A greater understanding of how individual molecules behave in biological systems will have significant implications for health care by opening up new avenues for intervention. A European consortium is contributing to this by developing new high-resolution devices that facilitate the detection of single molecules.

Descrizione progetto (Article)

The detection and characterisation of single molecules would facilitate research of fundamental biological processes and enable the recovery of structural information of membrane proteins. Moreover, diagnosis of many diseases including cancer could be improved.

To achieve this, scientists of the EU-funded 'Single or few molecules detection by combined enhanced spectroscopies' (SMD) project proposed to confine a high electromagnetic field in an extremely small portion of space to provide sensitive chemical mapping at the nano-scale level. To this end, they explored the properties of surface plasmon polaritons (SPPs), which are in essence electromagnetic waves created when light particles, also known as photons, impinge on metal plasmons under appropriate conditions.

The idea was to combine different experimental spectroscopy techniques in a single device so as to achieve label-free chemical characterisation at the single-molecule level. This system combines the technology of an atomic force microscope or an optical tweezer with optical spectroscopy, and allowed simultaneous dynamic way force and Raman, SERS, infrared or terahertz measurements. The spatial resolution achieved reached an unprecedented low level in the range of 10 nanometres or smaller.
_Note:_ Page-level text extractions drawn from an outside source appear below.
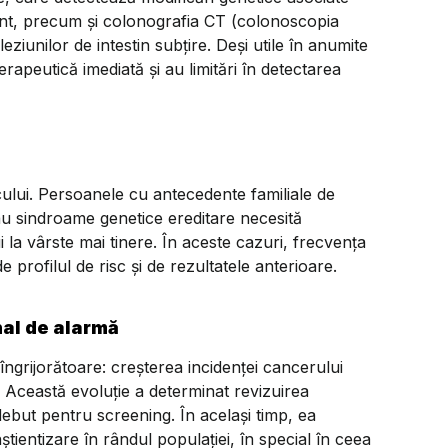
zent, precum și colonografia CT (colonoscopia
 leziunilor de intestin subțire. Deși utile în anumite
rapeutică imediată și au limitări în detectarea
scului. Persoanele cu antecedente familiale de
 sau sindroame genetice ereditare necesită
i la vârste mai tinere. În aceste cazuri, frecvența
 de profilul de risc și de rezultatele anterioare.
nal de alarmă
îngrijorătoare: creșterea incidenței cancerului
 Această evoluție a determinat revizuirea
 debut pentru screening. În același timp, ea
știentizare în rândul populației, în special în ceea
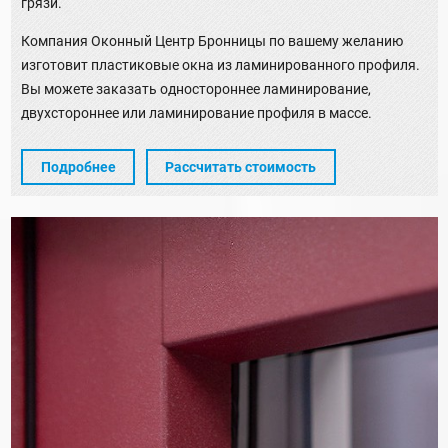
грязи.
Компания Оконный Центр Бронницы по вашему желанию
изготовит пластиковые окна из ламинированного профиля.
Вы можете заказать одностороннее ламинирование,
двухстороннее или ламинирование профиля в массе.
Подробнее
Рассчитать стоимость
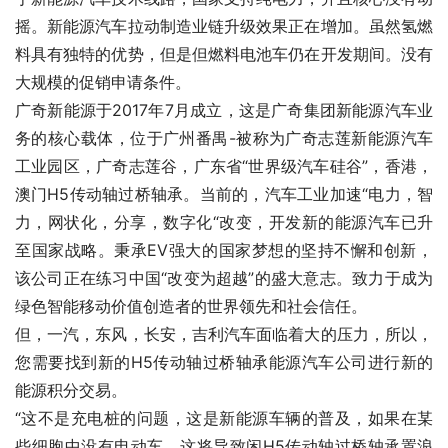
摇。新能源汽车拉动制造业链升级效果正在增加。虽然氢燃
料具有独特的优势，但是但燃料电池车仍在开发期间。没有
大规模的促销申请条件。
广奇新能源于2017年7月成立，这是广奇集团新能源汽车业
务的核心载体，位于广州番禺-被称为广奇志莲新能源汽车
工业园区，广奇志莲谷，广东省“世界级汽车硅谷”，香港，
澳门H5传动轴过桥轴承。当前的，汽车工业加速“电力，智
力，网状化，分享，数字化“改变，开发新的能源汽车已升
至国家战略。秉承EV强大的国家梦想的坚持不懈和创新，
该公司正在练习中国“改变为超越”的盛大意志。致力于成为
绿色智能移动价值创造者的世界领先和社会信任。
但，一汽，东风，长安，吉利汽车面临着大的压力，所以，
您需要找到新的H5传动轴过桥轴承能源汽车公司进行新的
能源积分交易。
“这不是充电桩的问题，这是新能源车辆的普及，如果在某
些细胞中没有电动车，这将导致闲H5传动轴过桥轴承置浪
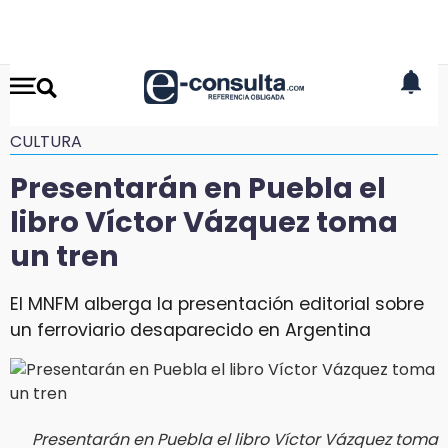
CULTURA
Presentarán en Puebla el
libro Víctor Vázquez toma
un tren
El MNFM alberga la presentación editorial sobre
un ferroviario desaparecido en Argentina
Presentarán en Puebla el libro Víctor Vázquez toma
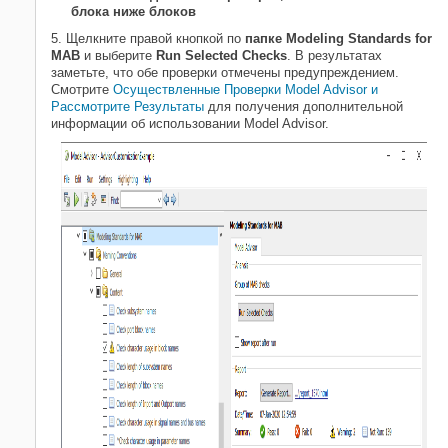
блока ниже блоков
5. Щелкните правой кнопкой по
папке Modeling Standards for
MAB
и выберите
Run Selected Checks
. В результатах
заметьте, что обе проверки отмечены предупреждением.
Смотрите
Осуществленные Проверки Model Advisor и
Рассмотрите Результаты
для получения дополнительной
информации об использовании Model Advisor.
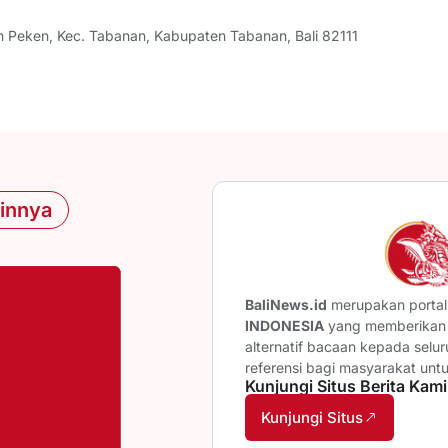
h Peken, Kec. Tabanan, Kabupaten Tabanan, Bali 82111
ainnya
BaliNews.id
merupakan portal 
INDONESIA
yang memberikan b
alternatif bacaan kepada selu
referensi bagi masyarakat unt
Kunjungi Situs Berita Kami
Kunjungi Situs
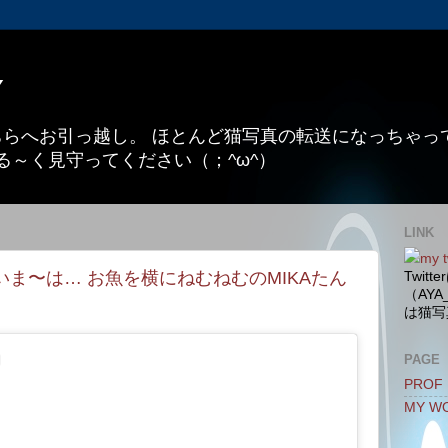
Y
こちらへお引っ越し。 ほとんど猫写真の転送になっちゃ
る～く見守ってください（；^ω^）
LINK
my t
ま〜は… お魚を横にねむねむのMIKAたん
Twit
（AYA
は猫写
PAGE
PROF
MY W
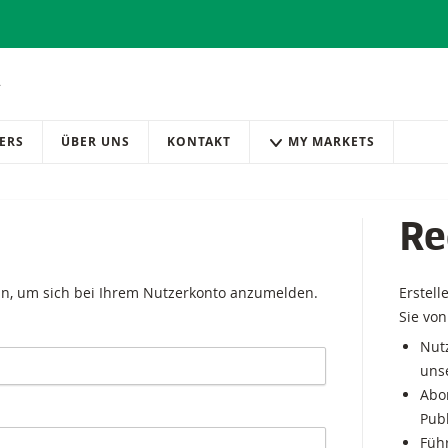
ERS
ÜBER UNS
KONTAKT
MY MARKETS
Re
in, um sich bei Ihrem Nutzerkonto anzumelden.
Erstell
Sie von
Nutz
uns
Abo
Pub
Führ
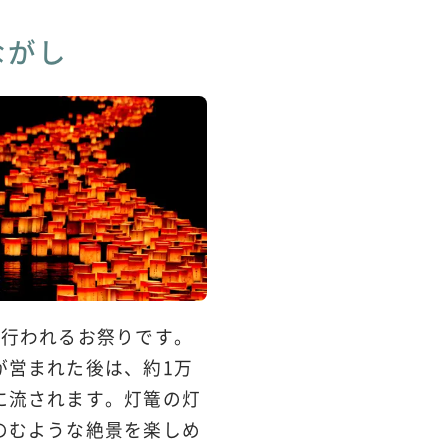
ながし
で行われるお祭りです。
が営まれた後は、約1万
に流されます。灯篭の灯
のむような絶景を楽しめ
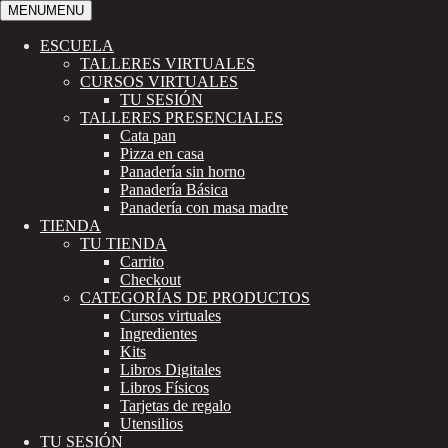
MENU
MENU
PanPillon Taller de Panaderia
ESCUELA
TALLERES VIRTUALES
CURSOS VIRTUALES
TU SESIÓN
TALLERES PRESENCIALES
Cata pan
Pizza en casa
Panadería sin horno
¡Hola, bienvenido de nuevo!
Panadería Básica
Panadería con masa madre
TIENDA
Mantenerme conectado
TU TIENDA
¿Olvidaste la contraseña?
Carrito
Acceder
Checkout
CATEGORÍAS DE PRODUCTOS
Cursos virtuales
Ingredientes
Kits
Libros Digitales
Libros Físicos
Tarjetas de regalo
Transformando vidas a través del arte del pan
Utensilios
Bogotá – Colombia
TU SESIÓN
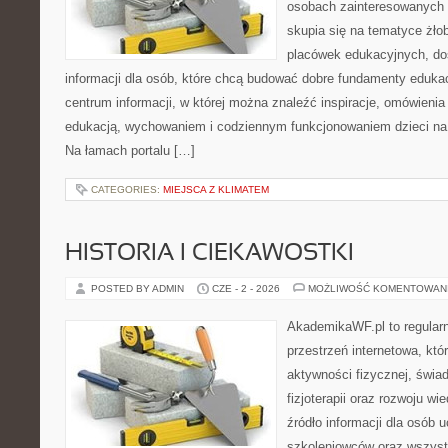
osobach zainteresowanych 
skupia się na tematyce żło
placówek edukacyjnych, do
informacji dla osób, które chcą budować dobre fundamenty eduka
centrum informacji, w której można znaleźć inspiracje, omówienia
edukacją, wychowaniem i codziennym funkcjonowaniem dzieci na
Na łamach portalu […]
CATEGORIES:
MIEJSCA Z KLIMATEM
HISTORIA I CIEKAWOSTKI
POSTED BY ADMIN
CZE - 2 - 2026
MOŻLIWOŚĆ KOMENTOWAN
AkademikaWF.pl to regular
przestrzeń internetowa, któ
aktywności fizycznej, świa
fizjoterapii oraz rozwoju w
źródło informacji dla osób 
szkoleniowców oraz wszyst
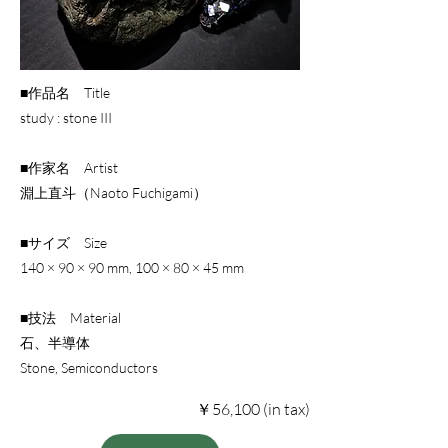
■作品名 Title
study : stone III
■作家名 Artist
淵上直斗（Naoto Fuchigami）
■サイズ Size
140 × 90 × 90 mm, 100 × 80 × 45 mm
■技法 Material
石、半導体
Stone, Semiconductors
￥56,100 (in tax)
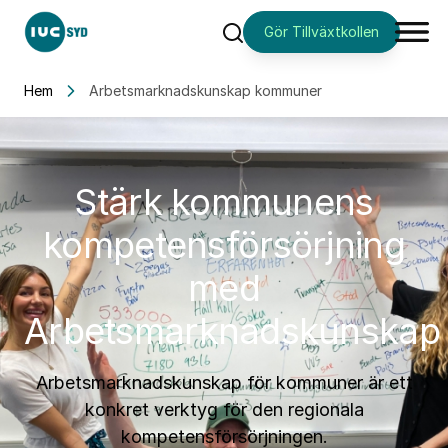
Gör Tillväxtkollen
Sök
Hem
Arbetsmarknadskunskap kommuner
Stärk kommunens
kompetensförsörjning
med
Arbetsmarknadskunskap
Arbetsmarknadskunskap för kommuner är ett
konkret verktyg för den regionala
kompetensförsörjningen.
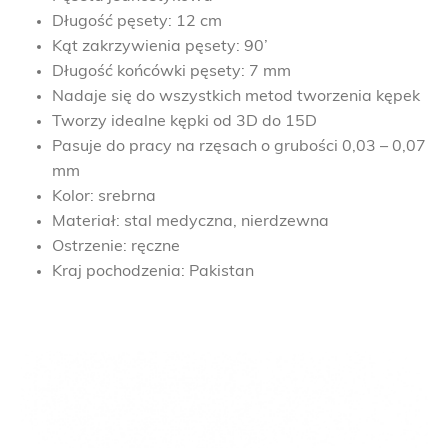
Długość pęsety: 12 cm
Kąt zakrzywienia pęsety: 90’
Długość końcówki pęsety: 7 mm
Nadaje się do wszystkich metod tworzenia kępek
Tworzy idealne kępki od 3D do 15D
Pasuje do pracy na rzęsach o grubości 0,03 – 0,07
mm
Kolor: srebrna
Materiał: stal medyczna, nierdzewna
Ostrzenie: ręczne
Kraj pochodzenia: Pakistan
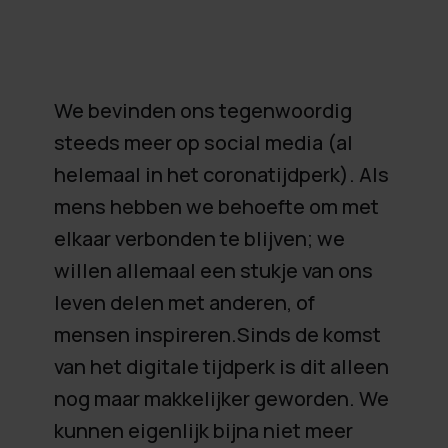
We bevinden ons tegenwoordig
steeds meer op social media (al
helemaal in het coronatijdperk). Als
mens hebben we behoefte om met
elkaar verbonden te blijven; we
willen allemaal een stukje van ons
leven delen met anderen, of
mensen inspireren.Sinds de komst
van het digitale tijdperk is dit alleen
nog maar makkelijker geworden. We
kunnen eigenlijk bijna niet meer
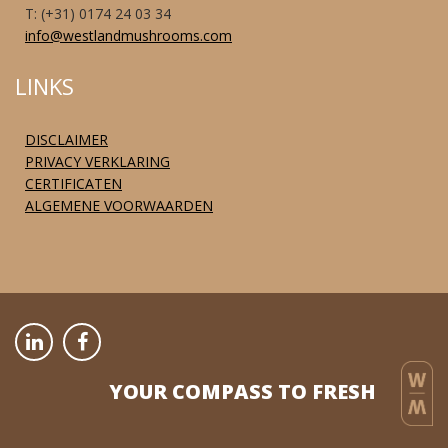
T: (+31) 0174 24 03 34
info@westlandmushrooms.com
LINKS
DISCLAIMER
PRIVACY VERKLARING
CERTIFICATEN
ALGEMENE VOORWAARDEN
YOUR COMPASS TO FRESH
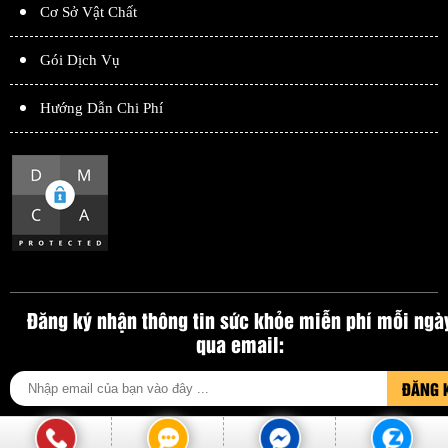
Cơ Sở Vật Chất
Gói Dịch Vụ
Hướng Dẫn Chi Phí
Đăng ký nhận thông tin sức khỏe miễn phí mỗi ngà
qua email:
ĐĂNG 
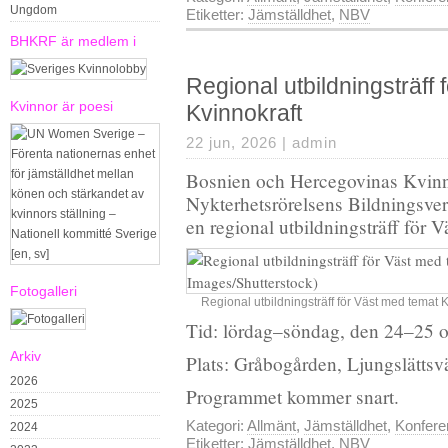
Ungdom
Etiketter:
Jämställdhet
,
NBV
BHKRF är medlem i
Regional utbildningsträff
Kvinnor är poesi
Kvinnokraft
22 jun, 2026 |
admin
Bosnien och Hercegovinas Kvinn
Nykterhetsrörelsens Bildningsve
en regional utbildningsträff för 
Fotogalleri
Regional utbildningsträff för Väst med temat K
Tid: lördag–söndag, den 24–25 
Arkiv
Plats: Gråbogården, Ljungslätts
2026
Programmet kommer snart.
2025
Kategori:
Allmänt
,
Jämställdhet
,
Konfere
2024
Etiketter:
Jämställdhet
,
NBV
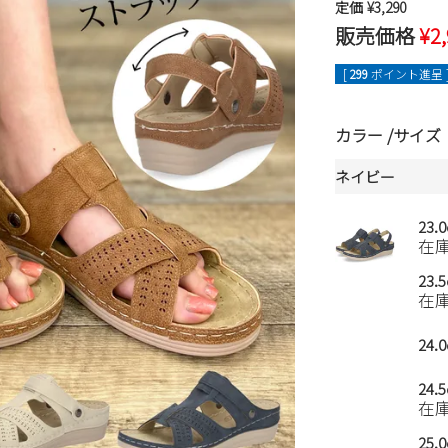
定価
¥
3,290
販売価格
¥
2
[
299
ポイント進呈 
カラー
サイズ
ネイビー
23.
在
23.
在
24.
24.
在
25.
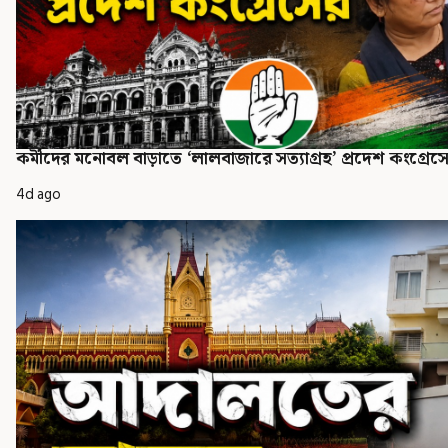
কর্মীদের মনোবল বাড়াতে ‘লালবাজারে সত্যাগ্রহ’ প্রদেশ কংগ্রেস
4d ago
Alongside the optimisation of the components, scientists synthesised an array of nanoprobes based on protein or DNA conjugates with metal ions. These were tested to obtain structural information and to characterise the conformational changes of the photoreceptor transmembrane protein in the cyclic nucleotide-gated ion channel. Additionally, by exploiting the BRCT domain proteins as probing molecules, researchers were able to distinguish the wild type from mutated peptides.

By successfully combining optical and mechanical (spectroscopic) characterisation methodologies in a single device, the SMD initiative addressed a significant technological challenge. Single-molecule spectroscopy has the potential to enhance diagnosis sensitivity and open up new avenues for pharmaceutical companies and industries interested in health care.